The Portuguese government had already revised upwards the target to 119.3% of GDP for this year, against the 118.6% registered in the Stability Programme.
The Government expects Portuguese public debt to reach 119.3% of Gross Domestic Product (GDP) this year and 116.2% next year. The data are included in the draft State Budget for 2020 sent this Tuesday by the Government to the European Commission represents an upward revision from previous targets. Even so, the Executive maintains the commitment to reduce indebtedness to close to 100% at the end of the legislature.
In September, when it sent the excessive deficit report to Brussels, the Government had already revised upwards the target to 119.3% of GDP for this year, which compares with the 118.6% registered in the Stability Program. This update also led the government to change the target for next year: instead of 115.2%, it now foresees 116.2%, according to the Draft Budget Plan released this Wednesday.
Since the beginning of August, the upward revision of the public debt target was expected as Eurostat decided to change the method of calculating the debt stock. Among other points, it started to account for interest payable on savings certificates in public debt. At the time, the Government recalled that this was a purely statistical change, i.e., there were no “new financial responsibilities” for the State.

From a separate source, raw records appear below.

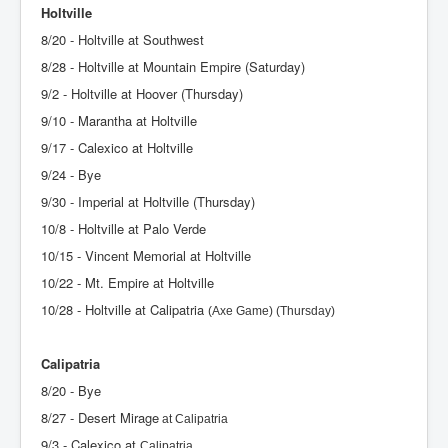
Holtville
8/20 - Holtville at Southwest
8/28 - Holtville at Mountain Empire (Saturday)
9/2 - Holtville at Hoover (Thursday)
9/10 - Marantha at Holtville
9/17 - Calexico at Holtville
9/24 - Bye
9/30 - Imperial at Holtville (Thursday)
10/8 - Holtville at Palo Verde
10/15 - Vincent Memorial at Holtville
10/22 - Mt. Empire at Holtville
10/28 - Holtville at Calipatria
(Axe Game) (Thursday)
Calipatria
8/20 - Bye
8/27 - Desert Mirage
at Calipatria
9/3 - Calexico at
Calipatria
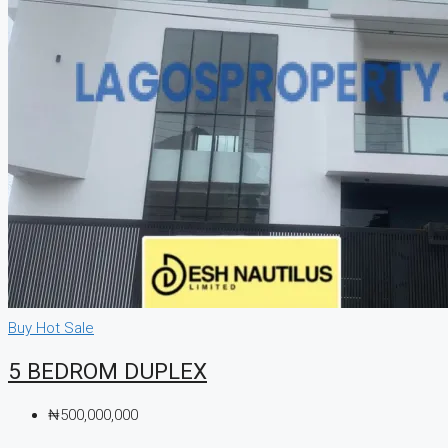
Buy
Hot Sale
5 BEDROM DUPLEX
₦500,000,000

Despite revising upwards the target for next year, the Government maintains its commitment to reduce public indebtedness in the coming years. “From 2016 to 2018, the ratio of public debt to GDP decreased by almost ten percentage points. The Government estimates that in 2023 this indicator will reach a level very close to 100%”, says the Executive headed by António Costa in the draft budget sent to the European authorities.
“In order to achieve this goal, all extraordinary revenues must continue to be allocated to the reduction of public debt,” the government said.